**Directions**
An exact copy of the lines from the top of the data through the line with "لشکر بیکاران پشت سد ۴ کارمند/ کارگران" is what you should give, with no pictures in it.

*** Provided records ***

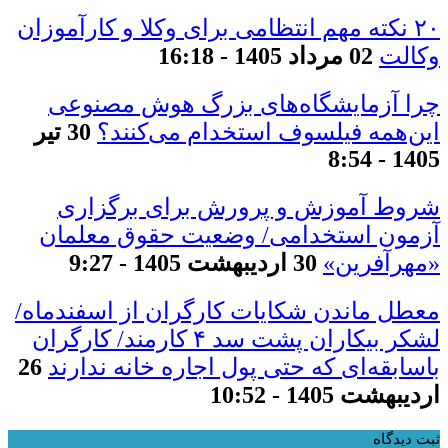
۲۰ نکته مهم انتظامی برای وکلا و کارآموزان
وکالت
02 مرداد 1405 - 16:18
چرا آزمایشگاه‌های بزرگ هوش مصنوعی
این‌همه فیلسوف استخدام می‌کنند؟
30 تیر
1405 - 8:54
شروط آموزش و پرورش برای برگزاری
آزمون استخدامی/ وضعیت حقوق معلمان
«مهرآفرین»
30 اردیبهشت 1405 - 9:27
معطل ماندن شکایات کارگران از اسفندماه/
لشکر بیکاران پشت سد ۴ کارمند/ کارگران
باسابقه‌ای که حتی پول اجاره خانه ندارند
26
اردیبهشت 1405 - 10:52
ثبت دیدگاه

*** End of Provided records ***

**Exercise response**
۲۰ نکته مهم انتظامی برای وکلا و کارآموزان
وکالت
02 مرداد 1405 - 16:18
چرا آزمایشگاه‌های بزرگ هوش مصنوعی
این‌همه فیلسوف استخدام می‌کنند؟
30 تیر
1405 - 8:54
شروط آموزش و پرورش برای برگزاری
آزمون استخدامی/ وضعیت حقوق معلمان
«مهرآفرین»
30 اردیبهشت 1405 - 9:27
معطل ماندن شکایات کارگران از اسفندماه/
لشکر بیکاران پشت سد ۴ کارمند/ کارگران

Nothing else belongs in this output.